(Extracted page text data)

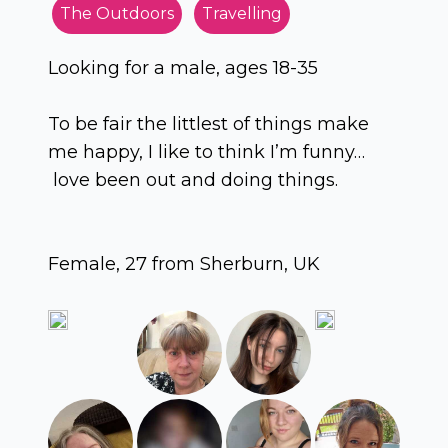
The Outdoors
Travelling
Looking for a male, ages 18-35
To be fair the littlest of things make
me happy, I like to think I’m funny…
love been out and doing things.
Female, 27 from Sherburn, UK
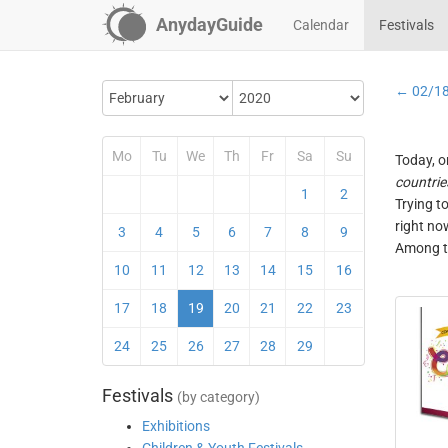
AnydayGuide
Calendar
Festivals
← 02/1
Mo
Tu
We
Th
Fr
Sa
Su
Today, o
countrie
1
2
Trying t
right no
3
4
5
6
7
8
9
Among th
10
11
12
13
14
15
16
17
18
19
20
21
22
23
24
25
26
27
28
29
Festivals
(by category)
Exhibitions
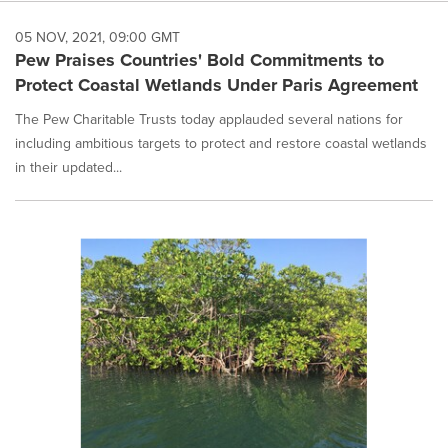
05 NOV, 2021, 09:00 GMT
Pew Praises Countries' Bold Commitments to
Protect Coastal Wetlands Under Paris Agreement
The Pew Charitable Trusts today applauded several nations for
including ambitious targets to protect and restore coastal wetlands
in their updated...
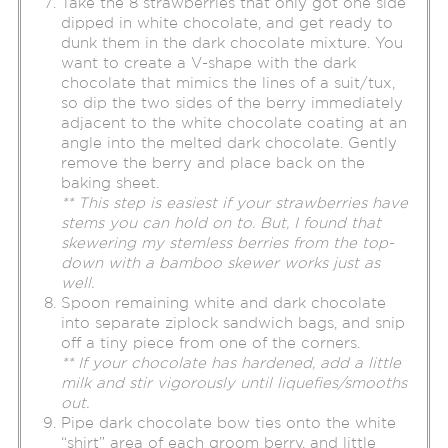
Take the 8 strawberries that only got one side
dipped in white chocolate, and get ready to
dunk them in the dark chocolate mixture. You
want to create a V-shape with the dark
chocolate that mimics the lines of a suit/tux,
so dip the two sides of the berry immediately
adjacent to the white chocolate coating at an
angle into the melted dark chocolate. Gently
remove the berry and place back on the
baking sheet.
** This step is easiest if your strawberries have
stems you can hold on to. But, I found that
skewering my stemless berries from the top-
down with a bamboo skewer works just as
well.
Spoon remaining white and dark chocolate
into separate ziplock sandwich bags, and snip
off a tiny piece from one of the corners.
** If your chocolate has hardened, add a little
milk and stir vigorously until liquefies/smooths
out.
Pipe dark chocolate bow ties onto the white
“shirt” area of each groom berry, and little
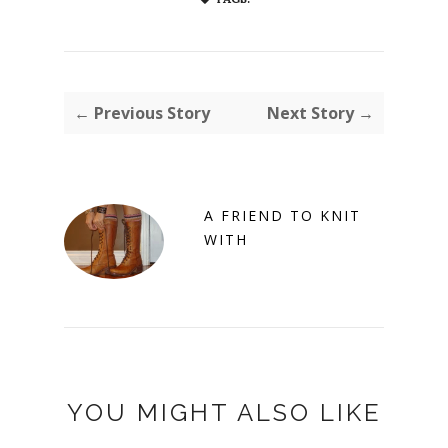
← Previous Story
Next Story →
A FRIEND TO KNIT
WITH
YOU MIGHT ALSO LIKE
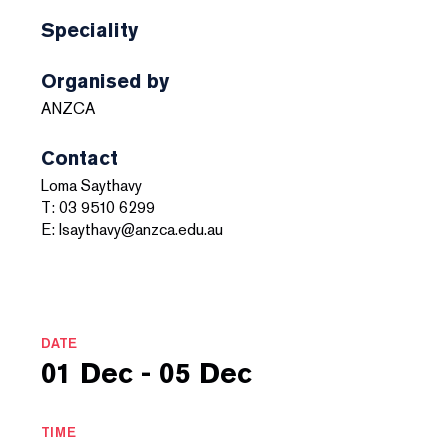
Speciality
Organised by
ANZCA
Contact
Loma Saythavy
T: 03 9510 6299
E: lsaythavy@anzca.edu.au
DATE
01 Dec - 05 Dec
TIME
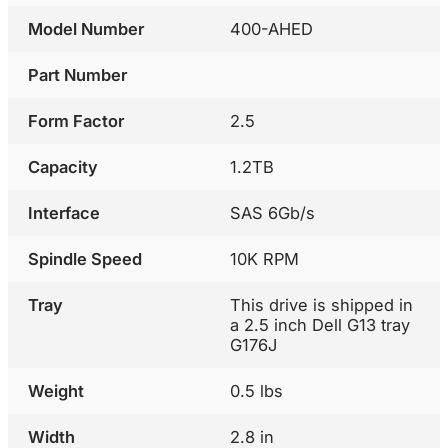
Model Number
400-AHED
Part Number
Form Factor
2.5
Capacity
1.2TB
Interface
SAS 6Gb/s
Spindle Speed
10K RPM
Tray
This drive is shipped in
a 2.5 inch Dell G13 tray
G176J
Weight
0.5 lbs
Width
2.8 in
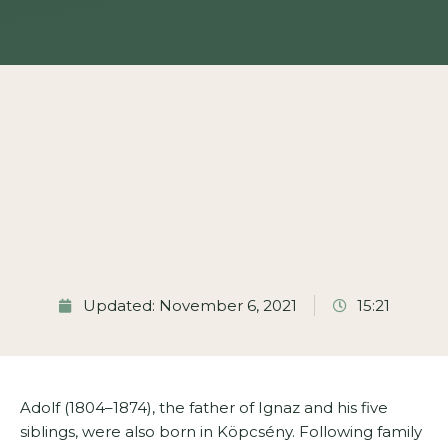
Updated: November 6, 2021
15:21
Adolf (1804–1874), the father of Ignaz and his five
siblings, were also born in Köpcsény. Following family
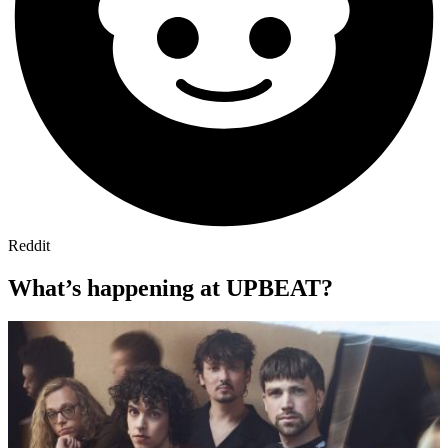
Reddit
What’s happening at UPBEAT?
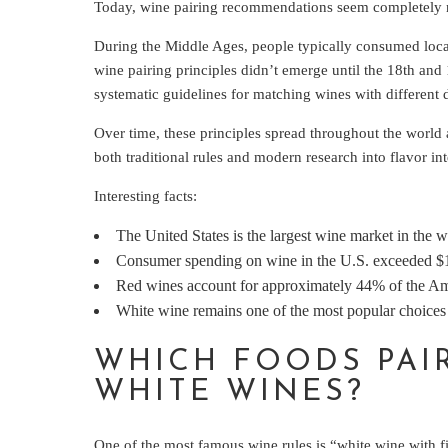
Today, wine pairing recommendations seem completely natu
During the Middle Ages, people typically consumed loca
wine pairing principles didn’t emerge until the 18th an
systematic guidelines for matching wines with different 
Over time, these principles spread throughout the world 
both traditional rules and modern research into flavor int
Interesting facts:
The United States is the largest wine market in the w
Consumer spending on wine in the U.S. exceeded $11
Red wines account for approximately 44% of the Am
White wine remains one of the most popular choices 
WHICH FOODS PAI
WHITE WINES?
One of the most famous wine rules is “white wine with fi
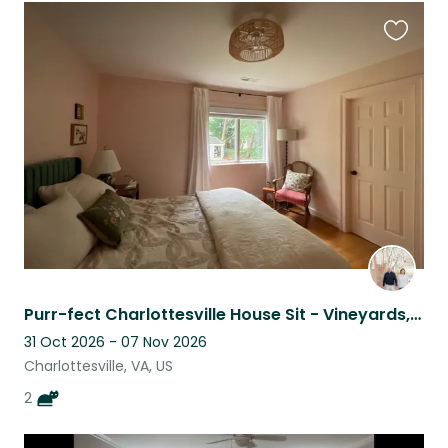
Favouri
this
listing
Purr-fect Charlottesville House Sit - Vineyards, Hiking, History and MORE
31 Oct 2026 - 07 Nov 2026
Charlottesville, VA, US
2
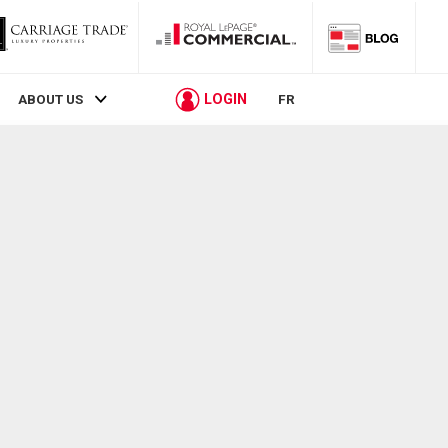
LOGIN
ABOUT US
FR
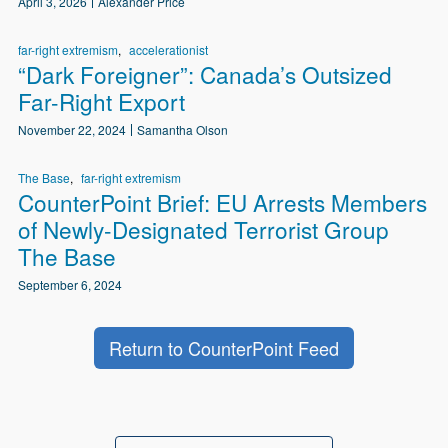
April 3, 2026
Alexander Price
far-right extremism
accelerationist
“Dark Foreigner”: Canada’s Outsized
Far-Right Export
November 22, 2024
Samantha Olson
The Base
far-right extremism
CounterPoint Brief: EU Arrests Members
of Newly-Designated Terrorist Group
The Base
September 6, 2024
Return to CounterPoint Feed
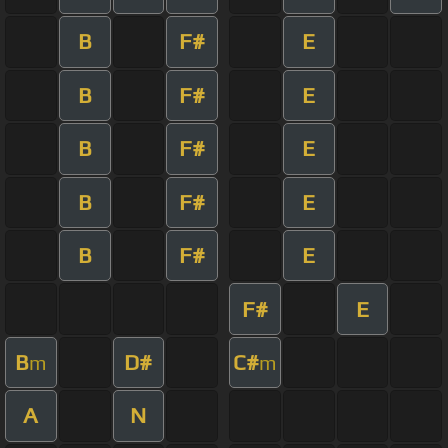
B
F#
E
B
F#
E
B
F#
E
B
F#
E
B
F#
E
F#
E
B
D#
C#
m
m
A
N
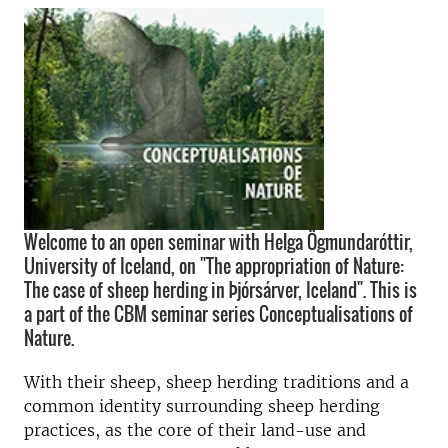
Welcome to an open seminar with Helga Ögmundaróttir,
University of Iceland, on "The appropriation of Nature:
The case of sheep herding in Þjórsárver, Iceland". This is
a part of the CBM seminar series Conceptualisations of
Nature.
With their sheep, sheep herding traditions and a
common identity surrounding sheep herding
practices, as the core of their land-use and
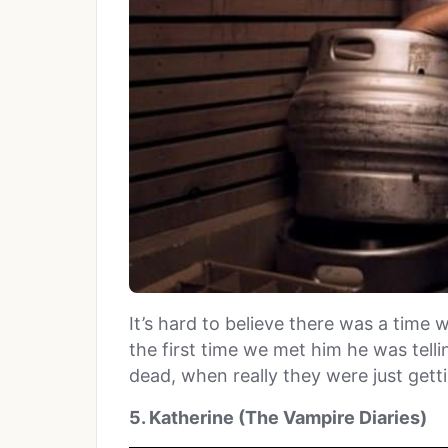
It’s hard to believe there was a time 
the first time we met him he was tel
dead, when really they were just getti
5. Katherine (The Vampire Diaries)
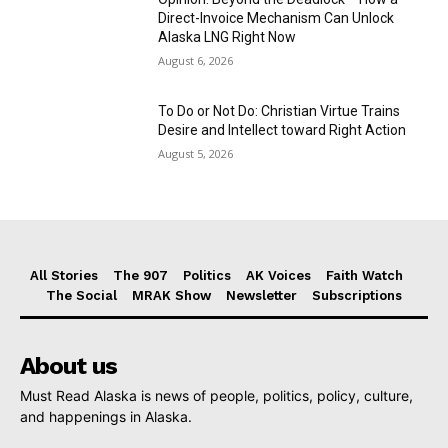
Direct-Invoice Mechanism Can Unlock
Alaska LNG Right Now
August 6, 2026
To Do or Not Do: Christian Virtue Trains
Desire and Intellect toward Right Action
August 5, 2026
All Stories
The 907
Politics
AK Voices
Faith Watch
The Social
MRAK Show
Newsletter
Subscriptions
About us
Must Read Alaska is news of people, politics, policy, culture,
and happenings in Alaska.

- TASK PROMPT -
The expected answer is every line in the data above that carries the string "their".

- EXERCISE OUTPUT -
in their updated...
With their sheep, sheep herding traditions and a
practices, as the core of their land-use and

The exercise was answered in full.